Los historiadores no están de acuerdo en si Van der Lubbe actuó solo, como él declaró, para protestar por la mala situación de la clase obrera alemana. Los nazis acusaron a los comunistas, tanto alemanes como extranjeros, del incendio. Algunos historiadores sugieren que la contra-acusación del Partido Comunista de Alemania era verdadera y que el incendio fue planeado y ordenado por los nazis como una operación de falsa bandera con el fin de aumentar su creciente poder. Fuera quien fuera su autor, lo cierto es que los principales beneficiados de este suceso fueron los propios nazis, que pudieron consolidar su poder y eliminar a los comunistas, que junto a los socialdemócratas eran los principales opositores al NSDAP.[6]

El comentario de Göring

En el libro The Rise and Fall of the Third Reich (Auge y caída del Tercer Reich), del historiador estadounidense William L. Shirer, se recoge una declaración jurada del general alemán Franz Halder, donde este afirma que Hermann Göring en Nuremberg se jactó acerca del incendio:

En un almuerzo con ocasión del cumpleaños del Führer en 1943, las personas alrededor del Führer dirigieron la conversación hacia el incendio del Reichstag y su valor artístico. Escuché con mis propios oídos como Göring irrumpió en la conversación y gritó: el único que realmente sabe sobre el edificio del Reichstag soy yo, porque yo le prendí fuego. Y diciendo esto, dio una palmada.[7]

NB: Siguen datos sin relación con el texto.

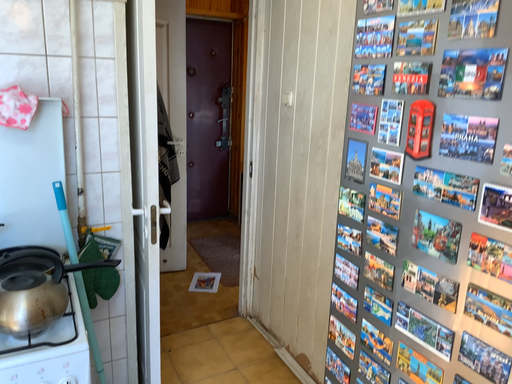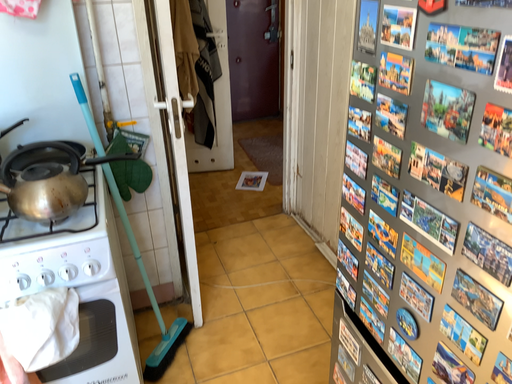 Question: How did the camera likely rotate when shooting the video?

Choices:
 (A) rotated upward
 (B) rotated downward

Answer: (B) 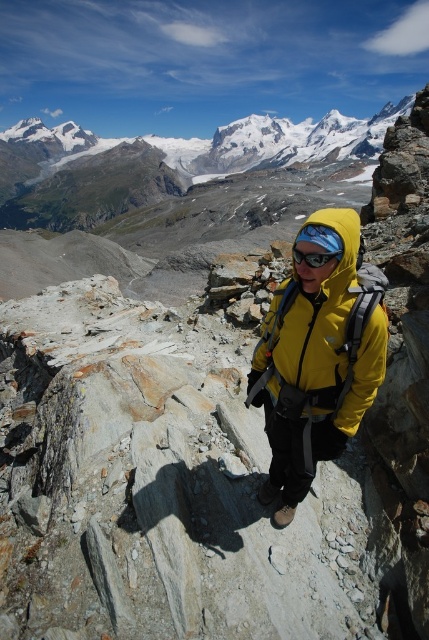 Question: Which of the following is the closest to the observer?

Choices:
 (A) (322, 257)
 (B) (325, 362)

Answer: (A)

Question: Is yellow matte jacket at center wider than transparent plastic goggles at center?

Choices:
 (A) no
 (B) yes

Answer: (B)

Question: Does yellow matte jacket at center have a larger size compared to transparent plastic goggles at center?

Choices:
 (A) yes
 (B) no

Answer: (A)

Question: Which point is farther to the camera?

Choices:
 (A) transparent plastic goggles at center
 (B) yellow matte jacket at center

Answer: (A)

Question: Can you confirm if yellow matte jacket at center is positioned to the right of transparent plastic goggles at center?

Choices:
 (A) no
 (B) yes

Answer: (B) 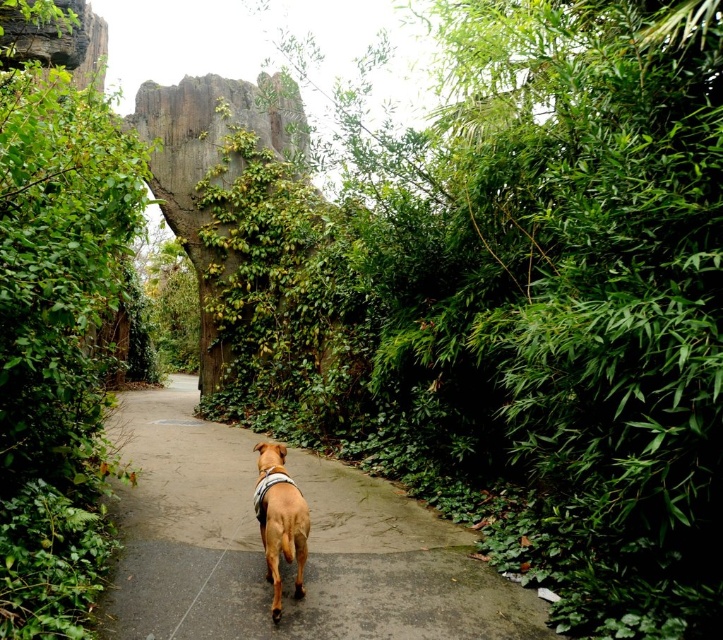 You are a gardener trying to trim the green leafy foliage at center and the green leafy bush at left. Which one do you need to reach higher to trim?

The green leafy foliage at center is positioned over the green leafy bush at left, so you need to reach higher to trim the green leafy foliage at center.

You are a hiker trying to navigate through the narrow pathway. You notice the green leafy foliage at center and the brown concrete path at center. Which one takes up more space in the scene?

The green leafy foliage at center has a larger size compared to the brown concrete path at center, so it takes up more space in the scene.

You are a hiker standing on the narrow pathway in the scene. You want to take a photo of both the green leafy foliage at center and the green mossy rock at center in the same frame. Which object should you focus on first to ensure both are in the shot?

You should focus on the green mossy rock at center first since it is taller than the green leafy foliage at center, so it will occupy more space in the frame. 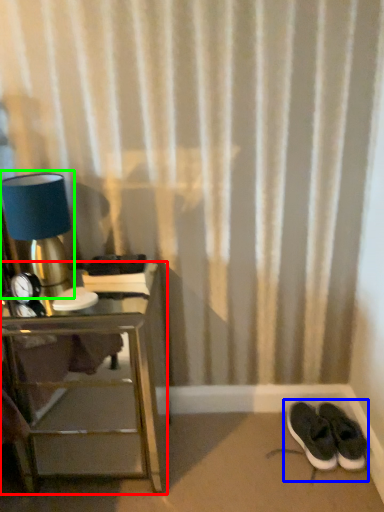 Question: Which object is positioned farthest from nightstand (highlighted by a red box)? Select from footwear (highlighted by a blue box) and table lamp (highlighted by a green box).

Choices:
 (A) footwear
 (B) table lamp

Answer: (A) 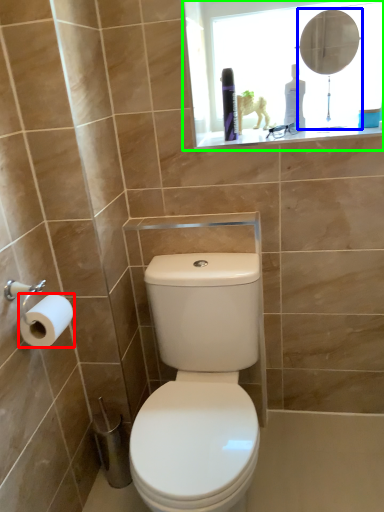 Question: Which is farther away from toilet paper (highlighted by a red box)? mirror (highlighted by a blue box) or medicine cabinet (highlighted by a green box)?

Choices:
 (A) mirror
 (B) medicine cabinet

Answer: (A) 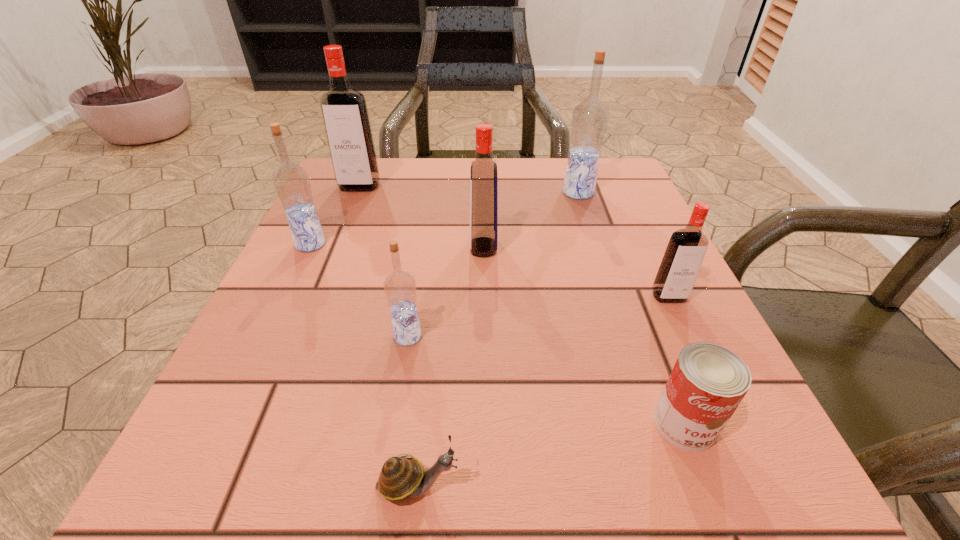 What are the coordinates of `the fifth closest vodka relative to the second vodka from right to left` in the screenshot? It's located at (291, 182).

Locate which blue vodka is the second closest to the rightmost red vodka. Please provide its 2D coordinates. Your answer should be formatted as a tuple, i.e. [(x, y)], where the tuple contains the x and y coordinates of a point satisfying the conditions above.

[(399, 286)]

Identify which blue vodka is the second nearest to the nearest blue vodka. Please provide its 2D coordinates. Your answer should be formatted as a tuple, i.e. [(x, y)], where the tuple contains the x and y coordinates of a point satisfying the conditions above.

[(589, 120)]

Identify the location of the closest red vodka relative to the can. (682, 260).

The image size is (960, 540). In order to click on red vodka identified as the closest to the seventh tallest object in this screenshot , I will do `click(682, 260)`.

This screenshot has height=540, width=960. I want to click on vacant area in the image that satisfies the following two spatial constraints: 1. on the front and back of the farthest red vodka; 2. on the right side of the smallest blue vodka, so click(x=299, y=336).

Identify the location of free spot that satisfies the following two spatial constraints: 1. on the back side of the farthest blue vodka; 2. on the left side of the fourth vodka from right to left. The height and width of the screenshot is (540, 960). (431, 192).

Where is `free spot that satisfies the following two spatial constraints: 1. on the front and back of the nearest blue vodka; 2. on the left side of the biggest red vodka`? free spot that satisfies the following two spatial constraints: 1. on the front and back of the nearest blue vodka; 2. on the left side of the biggest red vodka is located at coordinates (299, 336).

Find the location of a particular element. This screenshot has height=540, width=960. free space that satisfies the following two spatial constraints: 1. on the front and back of the smallest red vodka; 2. on the face of the snail is located at coordinates (757, 485). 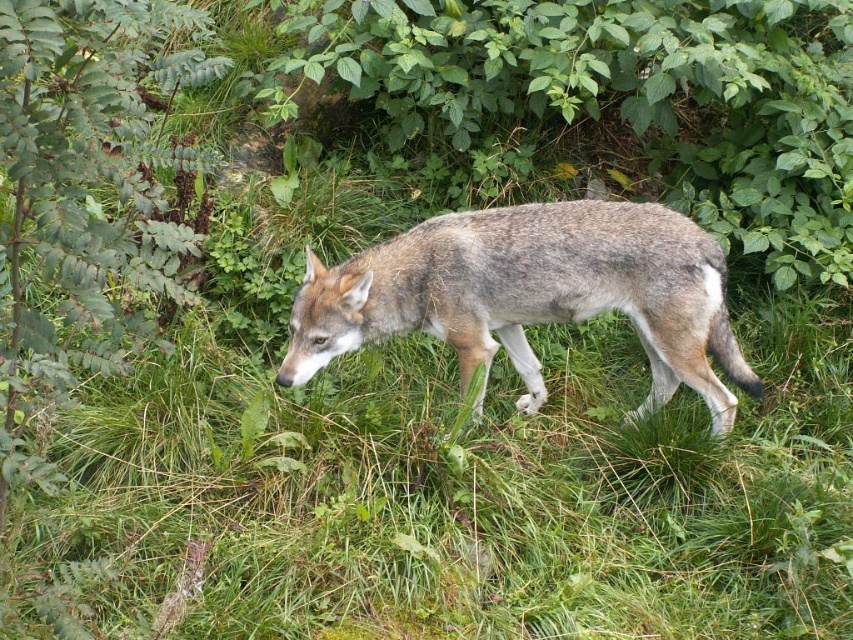 Is green leafy bush at left below gray fur wolf at center?

Actually, green leafy bush at left is above gray fur wolf at center.

Image resolution: width=853 pixels, height=640 pixels. Identify the location of green leafy bush at left. (83, 192). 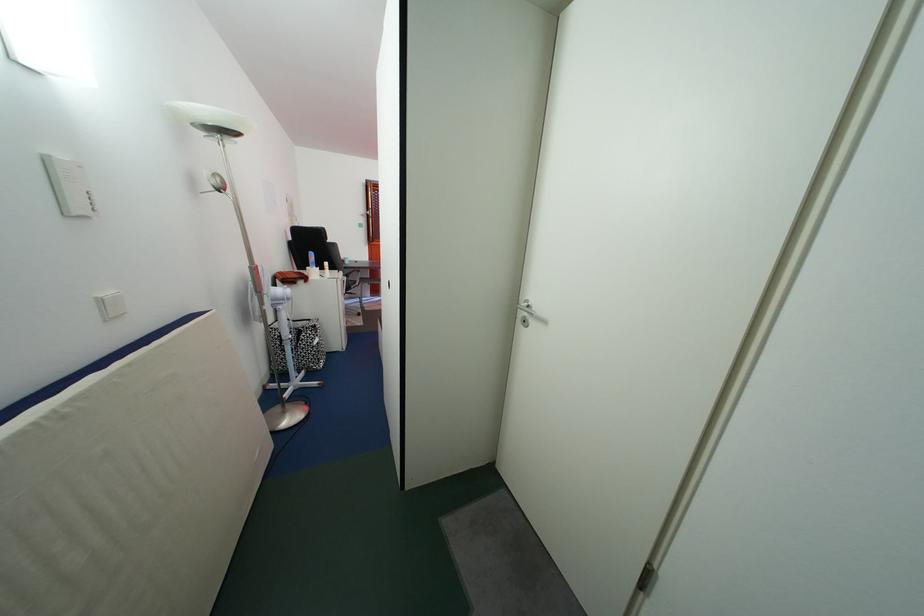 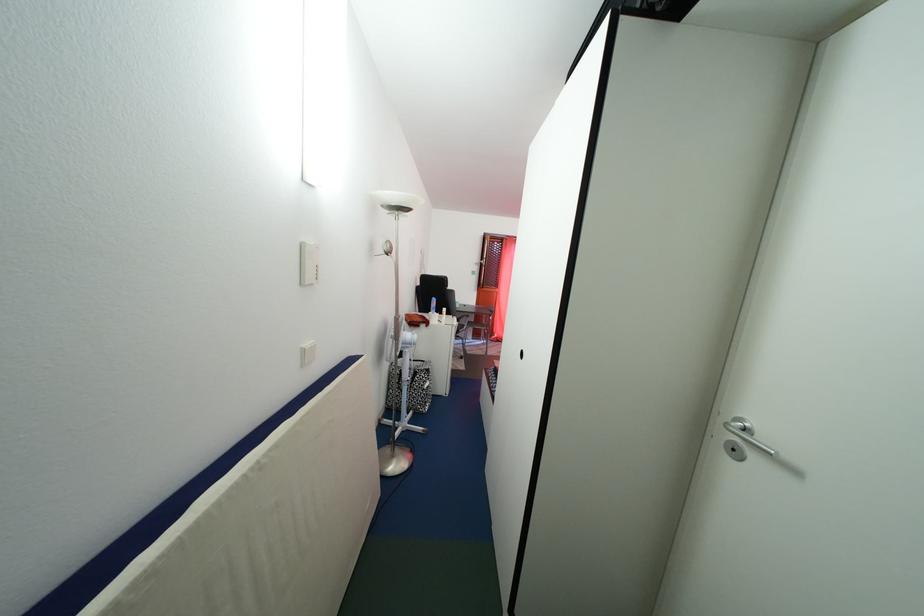 Question: How did the camera likely rotate?

Choices:
 (A) Left
 (B) Right
 (C) Up
 (D) Down

Answer: (A) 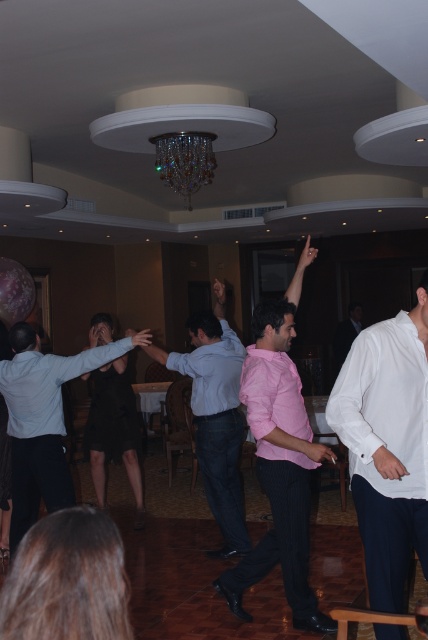 Question: Is white cotton shirt at right to the right of pink satin shirt at center from the viewer's perspective?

Durante su interrogatorio en los juicios de Nuremberg de 1945 y 1946, se le leyó a Göring la declaración jurada de Halder, pero negó haber tenido implicación alguna en el incendio, y tildó la declaración de Halder de "tonterías". Göring dijo:

No tenía razón o motivo alguno para incendiar el Reichstag. Desde el punto de vista artístico no me arrepiento en absoluto de que la cámara se quemara; tenía la esperanza de construir una mejor. Por lo que si lo lamento mucho es porque me vi obligado a buscar un nuevo lugar de encuentro para el Reichstag, y al no ser capaz de encontrar uno, tuve que renunciar a mi Ópera Kroll. La ópera me parecía mucho más importante que el Reichstag.[8]